=== AVAILABLE RECORDS ===
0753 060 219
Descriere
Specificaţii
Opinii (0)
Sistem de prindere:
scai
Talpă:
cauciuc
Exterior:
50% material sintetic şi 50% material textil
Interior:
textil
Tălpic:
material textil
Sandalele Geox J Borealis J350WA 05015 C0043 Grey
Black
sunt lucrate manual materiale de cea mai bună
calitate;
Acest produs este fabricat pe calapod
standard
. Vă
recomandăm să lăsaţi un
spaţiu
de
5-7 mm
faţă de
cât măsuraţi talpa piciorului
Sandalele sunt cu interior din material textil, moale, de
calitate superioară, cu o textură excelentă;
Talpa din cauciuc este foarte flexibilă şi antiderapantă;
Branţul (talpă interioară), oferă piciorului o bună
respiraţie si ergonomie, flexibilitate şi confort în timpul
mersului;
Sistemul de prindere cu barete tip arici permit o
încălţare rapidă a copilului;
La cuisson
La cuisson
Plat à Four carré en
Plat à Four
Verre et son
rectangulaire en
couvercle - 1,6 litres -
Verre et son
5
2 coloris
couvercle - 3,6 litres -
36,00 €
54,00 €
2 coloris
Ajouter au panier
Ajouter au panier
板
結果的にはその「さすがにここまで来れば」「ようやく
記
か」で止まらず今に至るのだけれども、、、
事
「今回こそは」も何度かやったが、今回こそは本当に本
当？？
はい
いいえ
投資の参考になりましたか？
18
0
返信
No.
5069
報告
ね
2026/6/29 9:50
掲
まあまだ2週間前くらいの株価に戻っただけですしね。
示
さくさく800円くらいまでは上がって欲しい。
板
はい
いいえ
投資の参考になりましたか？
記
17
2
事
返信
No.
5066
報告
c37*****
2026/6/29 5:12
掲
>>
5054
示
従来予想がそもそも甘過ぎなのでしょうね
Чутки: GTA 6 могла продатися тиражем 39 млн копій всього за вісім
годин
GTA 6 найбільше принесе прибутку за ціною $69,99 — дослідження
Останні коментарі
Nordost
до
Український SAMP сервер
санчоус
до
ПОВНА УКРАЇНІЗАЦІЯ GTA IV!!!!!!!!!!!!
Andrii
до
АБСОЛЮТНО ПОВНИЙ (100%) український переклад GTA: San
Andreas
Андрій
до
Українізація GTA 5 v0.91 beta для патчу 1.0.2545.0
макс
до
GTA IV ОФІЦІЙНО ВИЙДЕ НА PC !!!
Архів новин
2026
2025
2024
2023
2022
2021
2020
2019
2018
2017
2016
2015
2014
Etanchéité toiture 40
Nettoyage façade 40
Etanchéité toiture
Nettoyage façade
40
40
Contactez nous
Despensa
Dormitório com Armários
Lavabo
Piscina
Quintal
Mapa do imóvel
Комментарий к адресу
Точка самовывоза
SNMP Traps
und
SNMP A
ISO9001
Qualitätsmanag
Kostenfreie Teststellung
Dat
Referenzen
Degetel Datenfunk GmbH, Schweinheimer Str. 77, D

...

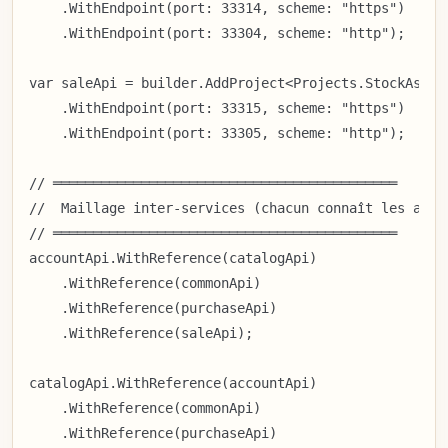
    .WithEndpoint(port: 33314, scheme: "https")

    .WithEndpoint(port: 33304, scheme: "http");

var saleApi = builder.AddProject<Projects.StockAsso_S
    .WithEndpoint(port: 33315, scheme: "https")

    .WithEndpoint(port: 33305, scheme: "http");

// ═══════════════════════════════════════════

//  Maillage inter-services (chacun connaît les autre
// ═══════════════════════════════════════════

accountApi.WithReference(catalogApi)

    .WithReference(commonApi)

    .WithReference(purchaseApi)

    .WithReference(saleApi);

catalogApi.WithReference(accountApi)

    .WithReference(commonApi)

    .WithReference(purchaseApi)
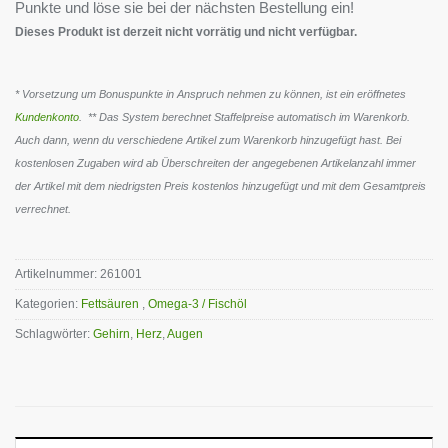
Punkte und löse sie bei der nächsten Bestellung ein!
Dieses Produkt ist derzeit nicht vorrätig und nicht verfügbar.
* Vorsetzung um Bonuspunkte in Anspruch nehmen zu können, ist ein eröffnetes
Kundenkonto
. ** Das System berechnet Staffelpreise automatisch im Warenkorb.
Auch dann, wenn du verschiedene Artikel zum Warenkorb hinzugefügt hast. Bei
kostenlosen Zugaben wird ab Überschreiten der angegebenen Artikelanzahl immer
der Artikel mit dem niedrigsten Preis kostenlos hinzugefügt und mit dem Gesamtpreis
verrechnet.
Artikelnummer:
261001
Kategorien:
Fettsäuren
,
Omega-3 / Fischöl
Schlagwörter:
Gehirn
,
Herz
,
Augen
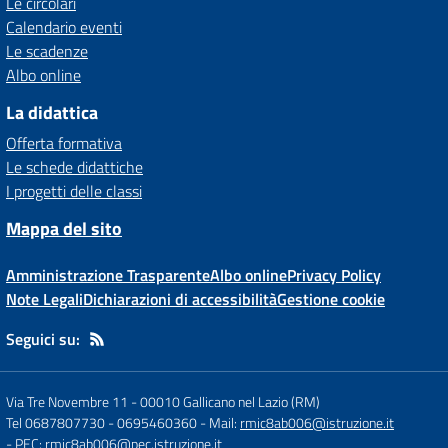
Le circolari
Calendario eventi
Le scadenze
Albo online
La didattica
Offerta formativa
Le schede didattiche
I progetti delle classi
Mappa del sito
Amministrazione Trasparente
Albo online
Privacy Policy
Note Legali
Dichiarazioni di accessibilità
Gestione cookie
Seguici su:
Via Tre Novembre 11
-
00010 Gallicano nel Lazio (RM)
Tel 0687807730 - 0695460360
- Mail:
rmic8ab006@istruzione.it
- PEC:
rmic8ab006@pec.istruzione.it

* * *

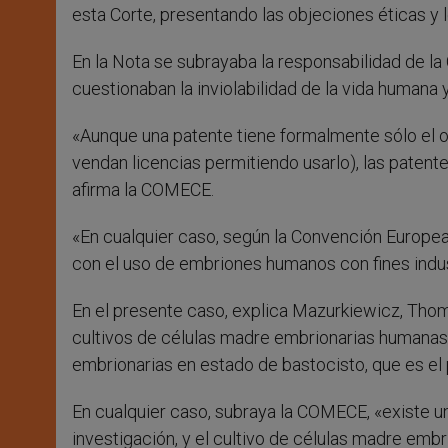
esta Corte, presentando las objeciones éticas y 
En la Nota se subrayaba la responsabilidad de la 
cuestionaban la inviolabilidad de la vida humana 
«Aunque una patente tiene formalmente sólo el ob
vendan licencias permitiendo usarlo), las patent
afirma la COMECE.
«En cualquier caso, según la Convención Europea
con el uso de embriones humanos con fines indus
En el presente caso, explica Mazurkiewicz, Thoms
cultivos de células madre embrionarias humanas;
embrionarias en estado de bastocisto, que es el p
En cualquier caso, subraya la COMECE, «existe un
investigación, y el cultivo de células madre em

=== YOUR INSTRUCTIONS ===
Take the lines above from the one containing "0753 060 219" down to the one containing "cât măsuraţi talpa piciorului", and transcribe them exactly, both ends included.

=== ANSWER TO THIS EXERCISE ===
0753 060 219
Descriere
Specificaţii
Opinii (0)
Sistem de prindere:
scai
Talpă:
cauciuc
Exterior:
50% material sintetic şi 50% material textil
Interior:
textil
Tălpic:
material textil
Sandalele Geox J Borealis J350WA 05015 C0043 Grey
Black
sunt lucrate manual materiale de cea mai bună
calitate;
Acest produs este fabricat pe calapod
standard
. Vă
recomandăm să lăsaţi un
spaţiu
de
5-7 mm
faţă de
cât măsuraţi talpa piciorului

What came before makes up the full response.